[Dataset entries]
- - -

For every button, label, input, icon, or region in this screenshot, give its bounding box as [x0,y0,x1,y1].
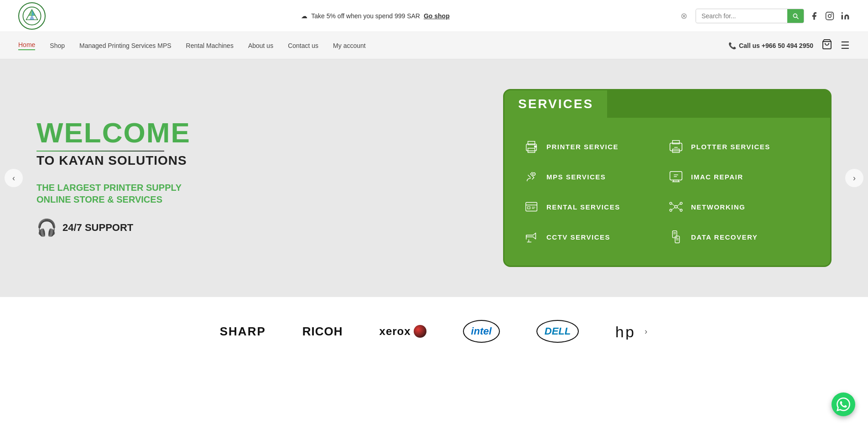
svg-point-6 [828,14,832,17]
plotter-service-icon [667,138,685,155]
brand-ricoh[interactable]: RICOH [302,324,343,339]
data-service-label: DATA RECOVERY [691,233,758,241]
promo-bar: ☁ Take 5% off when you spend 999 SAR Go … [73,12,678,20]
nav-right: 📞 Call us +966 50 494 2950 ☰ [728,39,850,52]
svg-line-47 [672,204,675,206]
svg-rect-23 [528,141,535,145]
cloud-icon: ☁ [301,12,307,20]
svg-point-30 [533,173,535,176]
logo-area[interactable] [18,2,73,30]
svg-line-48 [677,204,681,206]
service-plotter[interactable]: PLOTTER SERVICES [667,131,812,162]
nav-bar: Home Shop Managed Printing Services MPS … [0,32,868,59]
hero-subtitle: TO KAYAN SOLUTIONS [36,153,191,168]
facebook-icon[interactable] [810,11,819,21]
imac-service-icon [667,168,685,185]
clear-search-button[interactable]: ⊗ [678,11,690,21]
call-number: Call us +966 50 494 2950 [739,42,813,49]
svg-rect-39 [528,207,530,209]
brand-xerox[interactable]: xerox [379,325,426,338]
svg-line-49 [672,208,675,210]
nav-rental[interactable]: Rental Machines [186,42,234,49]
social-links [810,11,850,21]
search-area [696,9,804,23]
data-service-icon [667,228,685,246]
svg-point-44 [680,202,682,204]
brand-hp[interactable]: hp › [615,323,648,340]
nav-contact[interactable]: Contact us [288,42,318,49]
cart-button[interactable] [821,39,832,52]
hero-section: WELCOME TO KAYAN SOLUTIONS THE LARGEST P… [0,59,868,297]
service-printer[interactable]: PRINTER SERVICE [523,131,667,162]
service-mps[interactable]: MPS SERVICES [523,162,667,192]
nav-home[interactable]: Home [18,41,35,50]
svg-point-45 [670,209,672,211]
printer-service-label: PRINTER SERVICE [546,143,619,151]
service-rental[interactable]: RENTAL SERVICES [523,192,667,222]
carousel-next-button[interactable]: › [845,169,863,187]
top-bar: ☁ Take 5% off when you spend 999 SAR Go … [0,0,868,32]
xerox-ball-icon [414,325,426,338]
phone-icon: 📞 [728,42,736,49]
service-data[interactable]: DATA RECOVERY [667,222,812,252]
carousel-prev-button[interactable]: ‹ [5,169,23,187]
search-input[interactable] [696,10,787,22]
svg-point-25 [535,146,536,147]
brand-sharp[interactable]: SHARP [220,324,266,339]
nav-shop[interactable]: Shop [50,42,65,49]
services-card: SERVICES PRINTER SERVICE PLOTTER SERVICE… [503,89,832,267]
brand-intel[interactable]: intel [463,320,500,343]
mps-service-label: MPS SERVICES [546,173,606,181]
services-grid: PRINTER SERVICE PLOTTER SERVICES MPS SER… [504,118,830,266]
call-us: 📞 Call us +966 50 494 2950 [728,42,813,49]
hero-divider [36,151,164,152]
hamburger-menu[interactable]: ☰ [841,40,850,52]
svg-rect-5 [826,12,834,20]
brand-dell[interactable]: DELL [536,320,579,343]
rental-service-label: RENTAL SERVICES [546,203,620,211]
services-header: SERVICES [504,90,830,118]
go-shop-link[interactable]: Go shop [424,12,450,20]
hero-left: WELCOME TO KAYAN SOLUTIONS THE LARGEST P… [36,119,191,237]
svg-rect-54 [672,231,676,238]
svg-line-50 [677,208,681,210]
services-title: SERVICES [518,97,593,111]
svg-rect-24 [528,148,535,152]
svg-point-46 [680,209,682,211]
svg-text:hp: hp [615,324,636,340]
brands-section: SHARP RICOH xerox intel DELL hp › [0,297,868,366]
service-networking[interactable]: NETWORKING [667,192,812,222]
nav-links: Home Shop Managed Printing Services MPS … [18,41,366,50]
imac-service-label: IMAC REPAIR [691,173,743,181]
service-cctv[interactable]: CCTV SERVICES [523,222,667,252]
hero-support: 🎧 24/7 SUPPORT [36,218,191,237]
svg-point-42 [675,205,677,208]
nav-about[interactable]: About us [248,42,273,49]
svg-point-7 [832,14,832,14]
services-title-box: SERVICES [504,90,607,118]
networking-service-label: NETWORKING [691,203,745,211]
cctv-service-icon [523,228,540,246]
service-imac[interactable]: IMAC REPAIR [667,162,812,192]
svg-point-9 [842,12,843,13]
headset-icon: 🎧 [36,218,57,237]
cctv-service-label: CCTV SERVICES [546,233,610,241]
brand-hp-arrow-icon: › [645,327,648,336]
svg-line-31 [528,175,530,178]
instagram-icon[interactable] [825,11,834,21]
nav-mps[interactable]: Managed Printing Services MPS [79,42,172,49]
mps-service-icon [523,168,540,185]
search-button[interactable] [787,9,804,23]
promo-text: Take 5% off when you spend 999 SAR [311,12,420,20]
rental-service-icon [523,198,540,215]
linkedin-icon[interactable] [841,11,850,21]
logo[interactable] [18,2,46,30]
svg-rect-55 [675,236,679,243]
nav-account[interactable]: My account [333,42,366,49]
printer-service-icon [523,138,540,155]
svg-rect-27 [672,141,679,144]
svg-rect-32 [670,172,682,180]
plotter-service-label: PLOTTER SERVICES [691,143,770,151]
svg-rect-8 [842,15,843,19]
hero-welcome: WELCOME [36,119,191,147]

- - -

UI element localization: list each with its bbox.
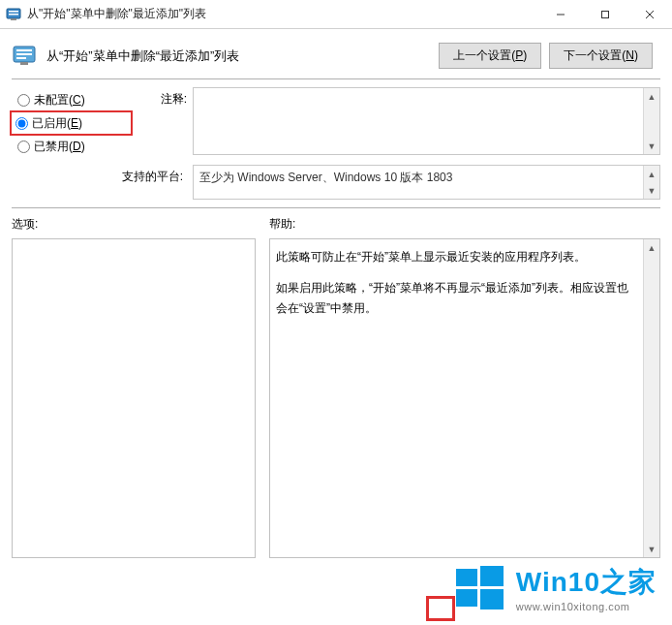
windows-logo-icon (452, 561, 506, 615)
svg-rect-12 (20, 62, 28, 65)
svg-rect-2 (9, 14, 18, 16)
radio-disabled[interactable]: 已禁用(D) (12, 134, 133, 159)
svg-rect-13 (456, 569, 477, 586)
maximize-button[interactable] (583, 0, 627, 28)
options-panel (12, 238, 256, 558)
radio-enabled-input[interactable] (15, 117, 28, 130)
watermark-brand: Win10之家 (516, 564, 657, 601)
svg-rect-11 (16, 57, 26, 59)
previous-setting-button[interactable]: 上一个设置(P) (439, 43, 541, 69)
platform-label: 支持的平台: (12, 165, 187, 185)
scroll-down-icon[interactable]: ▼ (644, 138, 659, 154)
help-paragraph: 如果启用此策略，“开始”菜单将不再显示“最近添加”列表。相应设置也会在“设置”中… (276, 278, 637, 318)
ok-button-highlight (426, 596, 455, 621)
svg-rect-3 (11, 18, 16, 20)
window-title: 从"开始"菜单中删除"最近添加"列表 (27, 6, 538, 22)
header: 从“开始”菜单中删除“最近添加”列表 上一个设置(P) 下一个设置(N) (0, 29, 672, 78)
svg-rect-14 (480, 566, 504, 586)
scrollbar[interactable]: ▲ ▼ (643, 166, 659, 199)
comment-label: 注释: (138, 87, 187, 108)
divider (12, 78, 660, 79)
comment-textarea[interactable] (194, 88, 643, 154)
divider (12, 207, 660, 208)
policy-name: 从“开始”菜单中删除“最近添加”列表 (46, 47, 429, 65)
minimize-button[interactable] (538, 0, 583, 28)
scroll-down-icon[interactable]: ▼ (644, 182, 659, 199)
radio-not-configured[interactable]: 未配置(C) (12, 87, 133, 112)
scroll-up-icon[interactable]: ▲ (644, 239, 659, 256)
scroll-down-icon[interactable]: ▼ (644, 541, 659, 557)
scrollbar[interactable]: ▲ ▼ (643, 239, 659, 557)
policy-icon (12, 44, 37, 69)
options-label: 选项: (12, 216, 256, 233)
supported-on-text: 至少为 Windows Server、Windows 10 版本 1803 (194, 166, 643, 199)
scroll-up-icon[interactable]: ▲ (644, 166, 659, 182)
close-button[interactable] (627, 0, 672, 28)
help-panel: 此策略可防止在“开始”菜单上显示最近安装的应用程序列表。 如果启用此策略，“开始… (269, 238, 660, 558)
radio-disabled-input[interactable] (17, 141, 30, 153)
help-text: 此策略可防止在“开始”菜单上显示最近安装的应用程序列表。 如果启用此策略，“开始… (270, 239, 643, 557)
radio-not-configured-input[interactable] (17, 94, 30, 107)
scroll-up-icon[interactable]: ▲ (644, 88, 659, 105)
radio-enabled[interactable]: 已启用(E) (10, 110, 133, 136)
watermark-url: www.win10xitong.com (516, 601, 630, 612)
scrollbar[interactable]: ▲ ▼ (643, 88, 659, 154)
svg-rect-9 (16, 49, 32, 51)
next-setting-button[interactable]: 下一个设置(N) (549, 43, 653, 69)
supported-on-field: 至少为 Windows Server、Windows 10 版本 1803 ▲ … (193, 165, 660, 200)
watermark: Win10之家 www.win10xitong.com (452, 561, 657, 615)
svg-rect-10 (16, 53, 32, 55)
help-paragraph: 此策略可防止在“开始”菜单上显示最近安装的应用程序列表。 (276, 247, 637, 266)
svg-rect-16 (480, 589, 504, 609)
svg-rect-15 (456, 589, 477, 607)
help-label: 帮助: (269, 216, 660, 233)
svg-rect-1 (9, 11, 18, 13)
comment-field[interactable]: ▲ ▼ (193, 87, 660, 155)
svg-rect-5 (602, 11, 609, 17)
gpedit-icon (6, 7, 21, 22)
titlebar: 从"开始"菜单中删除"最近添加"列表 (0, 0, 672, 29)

- - -

● **Work request**:
Pull out every line above that holds the word "RICOH".

● **Written answer**:
brand-ricoh[interactable]: RICOH [302,324,343,339]
brands-section: SHARP RICOH xerox intel DELL hp › [0,297,868,366]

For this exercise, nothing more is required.